[Opening Data for analysis section]
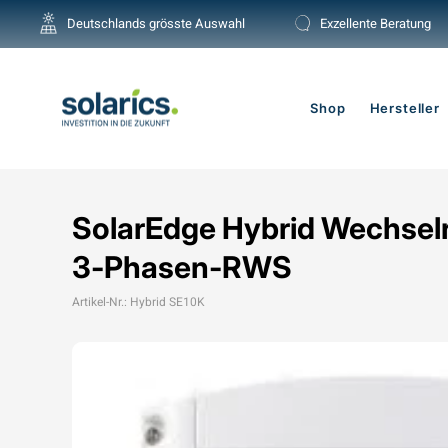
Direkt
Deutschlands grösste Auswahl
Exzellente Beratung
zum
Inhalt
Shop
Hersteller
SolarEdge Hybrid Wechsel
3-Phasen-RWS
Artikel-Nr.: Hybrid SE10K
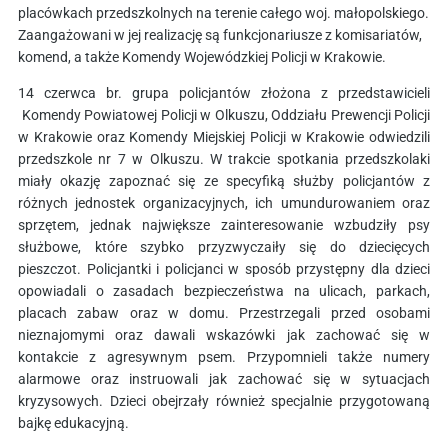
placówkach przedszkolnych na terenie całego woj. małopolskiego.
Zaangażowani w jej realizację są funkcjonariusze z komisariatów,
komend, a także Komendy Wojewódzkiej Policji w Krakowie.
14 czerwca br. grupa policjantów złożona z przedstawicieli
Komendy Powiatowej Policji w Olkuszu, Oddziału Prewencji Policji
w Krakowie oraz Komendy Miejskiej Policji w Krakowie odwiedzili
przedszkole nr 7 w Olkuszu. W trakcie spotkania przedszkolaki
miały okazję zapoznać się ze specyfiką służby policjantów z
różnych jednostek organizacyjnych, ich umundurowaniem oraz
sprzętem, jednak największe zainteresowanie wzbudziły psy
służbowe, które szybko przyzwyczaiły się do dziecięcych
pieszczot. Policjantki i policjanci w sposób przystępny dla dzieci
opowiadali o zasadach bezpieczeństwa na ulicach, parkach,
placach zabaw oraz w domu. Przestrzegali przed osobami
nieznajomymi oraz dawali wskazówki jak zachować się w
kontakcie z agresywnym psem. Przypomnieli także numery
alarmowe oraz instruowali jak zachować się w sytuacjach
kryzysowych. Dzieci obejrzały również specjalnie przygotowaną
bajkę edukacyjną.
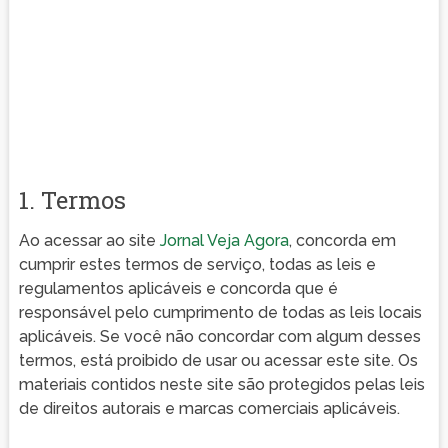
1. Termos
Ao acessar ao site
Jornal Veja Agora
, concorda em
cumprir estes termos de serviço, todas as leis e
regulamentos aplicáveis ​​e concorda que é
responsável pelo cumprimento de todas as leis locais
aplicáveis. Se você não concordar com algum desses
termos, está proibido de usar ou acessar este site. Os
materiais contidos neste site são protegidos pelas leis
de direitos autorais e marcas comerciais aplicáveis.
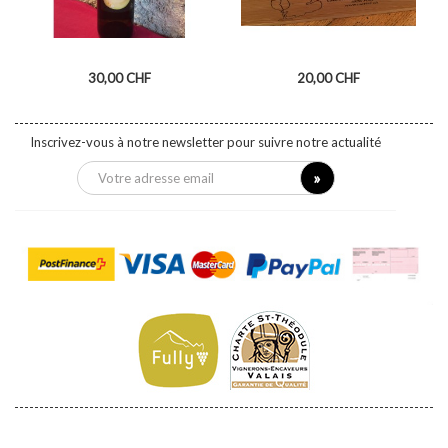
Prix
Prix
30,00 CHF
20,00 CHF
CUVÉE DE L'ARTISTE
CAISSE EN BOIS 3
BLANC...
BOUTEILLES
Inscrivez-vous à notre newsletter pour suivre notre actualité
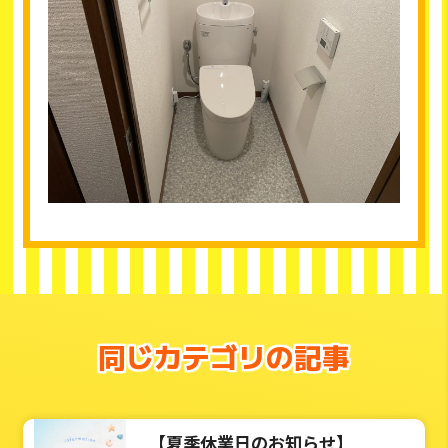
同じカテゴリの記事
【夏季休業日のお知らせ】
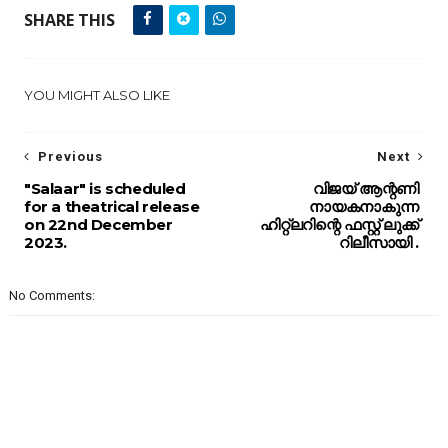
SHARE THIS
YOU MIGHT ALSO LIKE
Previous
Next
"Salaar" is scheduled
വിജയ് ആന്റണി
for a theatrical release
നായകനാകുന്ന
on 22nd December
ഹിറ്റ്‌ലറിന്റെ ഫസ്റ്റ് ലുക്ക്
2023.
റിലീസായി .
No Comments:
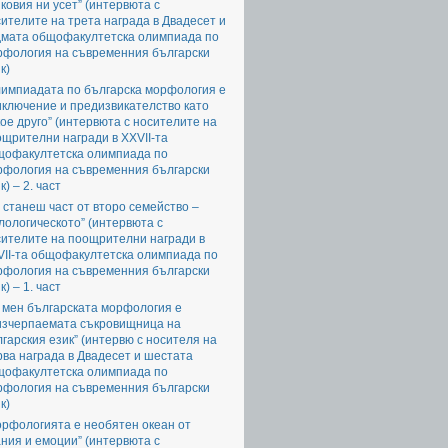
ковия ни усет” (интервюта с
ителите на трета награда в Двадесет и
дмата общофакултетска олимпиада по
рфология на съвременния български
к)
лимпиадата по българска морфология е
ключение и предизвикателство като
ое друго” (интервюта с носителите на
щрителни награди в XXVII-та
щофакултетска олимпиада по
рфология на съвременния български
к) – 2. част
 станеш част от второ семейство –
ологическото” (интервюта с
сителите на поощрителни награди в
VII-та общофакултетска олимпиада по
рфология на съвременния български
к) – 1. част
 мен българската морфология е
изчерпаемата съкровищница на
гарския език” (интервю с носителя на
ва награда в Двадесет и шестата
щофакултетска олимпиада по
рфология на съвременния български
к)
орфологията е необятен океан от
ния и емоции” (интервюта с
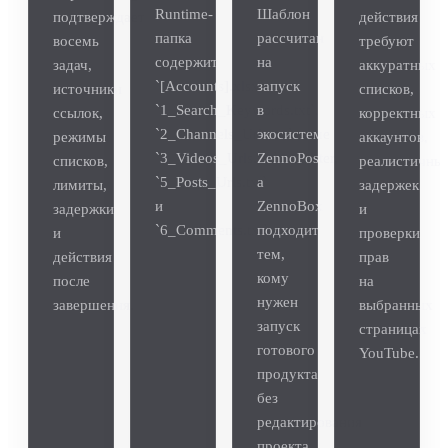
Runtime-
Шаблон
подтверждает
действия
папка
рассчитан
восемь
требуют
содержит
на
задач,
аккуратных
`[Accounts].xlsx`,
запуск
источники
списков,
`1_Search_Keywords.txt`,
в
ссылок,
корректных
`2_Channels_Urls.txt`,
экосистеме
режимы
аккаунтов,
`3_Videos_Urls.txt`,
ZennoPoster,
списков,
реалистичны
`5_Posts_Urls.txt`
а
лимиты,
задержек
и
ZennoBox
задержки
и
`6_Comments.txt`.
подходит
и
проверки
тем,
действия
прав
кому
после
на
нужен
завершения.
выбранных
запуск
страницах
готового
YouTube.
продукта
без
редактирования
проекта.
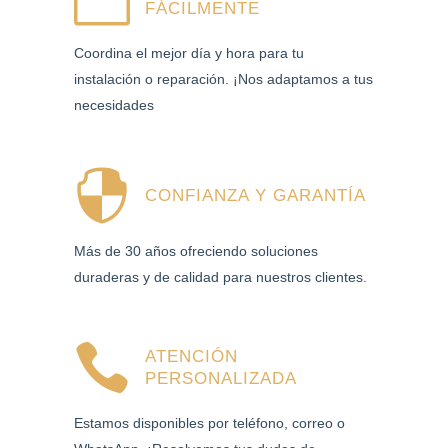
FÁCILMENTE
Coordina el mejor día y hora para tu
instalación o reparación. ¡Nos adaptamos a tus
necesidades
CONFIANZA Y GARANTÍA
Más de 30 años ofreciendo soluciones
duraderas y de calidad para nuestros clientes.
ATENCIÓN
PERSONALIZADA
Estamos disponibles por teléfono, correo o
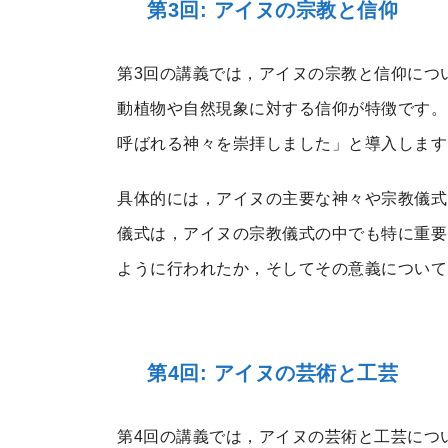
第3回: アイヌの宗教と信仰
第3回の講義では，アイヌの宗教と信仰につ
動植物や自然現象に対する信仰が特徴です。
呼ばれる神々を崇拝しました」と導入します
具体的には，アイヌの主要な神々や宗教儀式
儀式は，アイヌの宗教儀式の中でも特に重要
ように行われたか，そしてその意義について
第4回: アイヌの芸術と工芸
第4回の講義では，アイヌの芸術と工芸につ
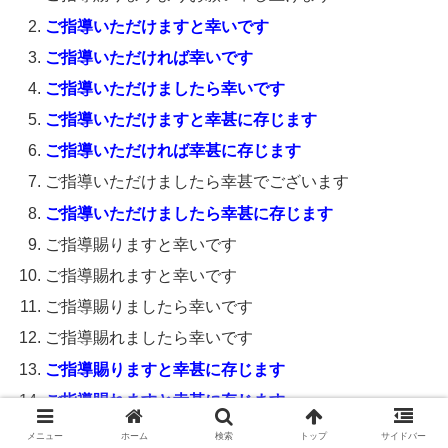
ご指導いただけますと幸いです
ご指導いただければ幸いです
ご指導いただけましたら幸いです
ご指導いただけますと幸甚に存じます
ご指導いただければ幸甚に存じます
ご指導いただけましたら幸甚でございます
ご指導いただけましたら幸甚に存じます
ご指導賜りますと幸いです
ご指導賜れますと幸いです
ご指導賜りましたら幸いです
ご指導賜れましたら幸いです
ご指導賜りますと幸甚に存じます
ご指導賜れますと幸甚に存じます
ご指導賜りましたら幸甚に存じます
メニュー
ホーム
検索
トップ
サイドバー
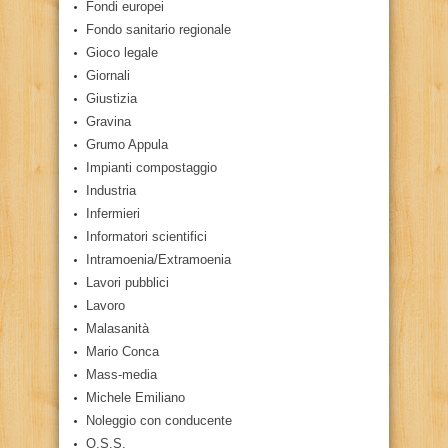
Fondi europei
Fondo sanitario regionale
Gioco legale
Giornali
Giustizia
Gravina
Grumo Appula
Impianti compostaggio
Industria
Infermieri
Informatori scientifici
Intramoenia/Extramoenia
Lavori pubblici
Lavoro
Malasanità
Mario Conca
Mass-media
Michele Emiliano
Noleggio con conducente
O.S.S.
[Closing Data for analysis section]
* Description of the task: In the answer, the entries should be restated verbatim, with all pictures omitted.

* Exercise answer:
Direkt
Deutschlands grösste Auswahl
Exzellente Beratung
zum
Inhalt
Shop
Hersteller
SolarEdge Hybrid Wechsel
3-Phasen-RWS
Artikel-Nr.: Hybrid SE10K
placówkach przedszkolnych na terenie całego woj. małopolskiego.
Zaangażowani w jej realizację są funkcjonariusze z komisariatów,
komend, a także Komendy Wojewódzkiej Policji w Krakowie.
14 czerwca br. grupa policjantów złożona z przedstawicieli
Komendy Powiatowej Policji w Olkuszu, Oddziału Prewencji Policji
w Krakowie oraz Komendy Miejskiej Policji w Krakowie odwiedzili
przedszkole nr 7 w Olkuszu. W trakcie spotkania przedszkolaki
miały okazję zapoznać się ze specyfiką służby policjantów z
różnych jednostek organizacyjnych, ich umundurowaniem oraz
sprzętem, jednak największe zainteresowanie wzbudziły psy
służbowe, które szybko przyzwyczaiły się do dziecięcych
pieszczot. Policjantki i policjanci w sposób przystępny dla dzieci
opowiadali o zasadach bezpieczeństwa na ulicach, parkach,
placach zabaw oraz w domu. Przestrzegali przed osobami
nieznajomymi oraz dawali wskazówki jak zachować się w
kontakcie z agresywnym psem. Przypomnieli także numery
alarmowe oraz instruowali jak zachować się w sytuacjach
kryzysowych. Dzieci obejrzały również specjalnie przygotowaną
bajkę edukacyjną.
1. Termos
Ao acessar ao site
Jornal Veja Agora
, concorda em
cumprir estes termos de serviço, todas as leis e
regulamentos aplicáveis ​​e concorda que é
responsável pelo cumprimento de todas as leis locais
aplicáveis. Se você não concordar com algum desses
termos, está proibido de usar ou acessar este site. Os
materiais contidos neste site são protegidos pelas leis
de direitos autorais e marcas comerciais aplicáveis.
Prix
Prix
30,00 CHF
20,00 CHF
CUVÉE DE L'ARTISTE
CAISSE EN BOIS 3
BLANC...
BOUTEILLES
Inscrivez-vous à notre newsletter pour suivre notre actualité
同じカテゴリの記事
【夏季休業日のお知らせ】
SHARE THIS
YOU MIGHT ALSO LIKE
Previous
Next
"Salaar" is scheduled
വിജയ് ആന്റണി
for a theatrical release
നായകനാകുന്ന
on 22nd December
ഹിറ്റ്‌ലറിന്റെ ഫസ്റ്റ് ലുക്ക്
2023.
റിലീസായി .
No Comments:
ковия ни усет” (интервюта с
ителите на трета награда в Двадесет и
дмата общофакултетска олимпиада по
рфология на съвременния български
к)
лимпиадата по българска морфология е
ключение и предизвикателство като
ое друго” (интервюта с носителите на
щрителни награди в XXVII-та
щофакултетска олимпиада по
рфология на съвременния български
к) – 2. част
 станеш част от второ семейство –
ологическото” (интервюта с
сителите на поощрителни награди в
VII-та общофакултетска олимпиада по
рфология на съвременния български
к) – 1. част
 мен българската морфология е
изчерпаемата съкровищница на
гарския език” (интервю с носителя на
ва награда в Двадесет и шестата
щофакултетска олимпиада по
рфология на съвременния български
к)
орфологията е необятен океан от
ния и емоции” (интервюта с
Runtime-
Шаблон
подтверждает
действия
папка
рассчитан
восемь
требуют
содержит
на
задач,
аккуратных
`[Accounts].xlsx`,
запуск
источники
списков,
`1_Search_Keywords.txt`,
в
ссылок,
корректных
`2_Channels_Urls.txt`,
экосистеме
режимы
аккаунтов,
`3_Videos_Urls.txt`,
ZennoPoster,
списков,
реалистичны
`5_Posts_Urls.txt`
а
лимиты,
задержек
и
ZennoBox
задержки
и
`6_Comments.txt`.
подходит
и
проверки
тем,
действия
прав
кому
после
на
нужен
завершения.
выбранных
запуск
страницах
готового
YouTube.
продукта
без
редактирования
проекта.
FÁCILMENTE
Coordina el mejor día y hora para tu
instalación o reparación. ¡Nos adaptamos a tus
necesidades
CONFIANZA Y GARANTÍA
Más de 30 años ofreciendo soluciones
duraderas y de calidad para nuestros clientes.
ATENCIÓN
PERSONALIZADA
Estamos disponibles por teléfono, correo o
第3回: アイヌの宗教と信仰
第3回の講義では，アイヌの宗教と信仰につ
動植物や自然現象に対する信仰が特徴です。
呼ばれる神々を崇拝しました」と導入します
具体的には，アイヌの主要な神々や宗教儀式
儀式は，アイヌの宗教儀式の中でも特に重要
ように行われたか，そしてその意義について
第4回: アイヌの芸術と工芸
第4回の講義では，アイヌの芸術と工芸につ
ご指導いただけますと幸いです
ご指導いただければ幸いです
ご指導いただけましたら幸いです
ご指導いただけますと幸甚に存じます
ご指導いただければ幸甚に存じます
ご指導いただけましたら幸甚でございます
ご指導いただけましたら幸甚に存じます
ご指導賜りますと幸いです
ご指導賜れますと幸いです
ご指導賜りましたら幸いです
ご指導賜れましたら幸いです
ご指導賜りますと幸甚に存じます
ご指導賜れますと幸甚に存じます
ご指導賜りましたら幸甚に存じます
メニュー
ホーム
検索
トップ
サイドバー
Fondi europei
Fondo sanitario regionale
Gioco legale
Giornali
Giustizia
Gravina
Grumo Appula
Impianti compostaggio
Industria
Infermieri
Informatori scientifici
Intramoenia/Extramoenia
Lavori pubblici
Lavoro
Malasanità
Mario Conca
Mass-media
Michele Emiliano
Noleggio con conducente
O.S.S.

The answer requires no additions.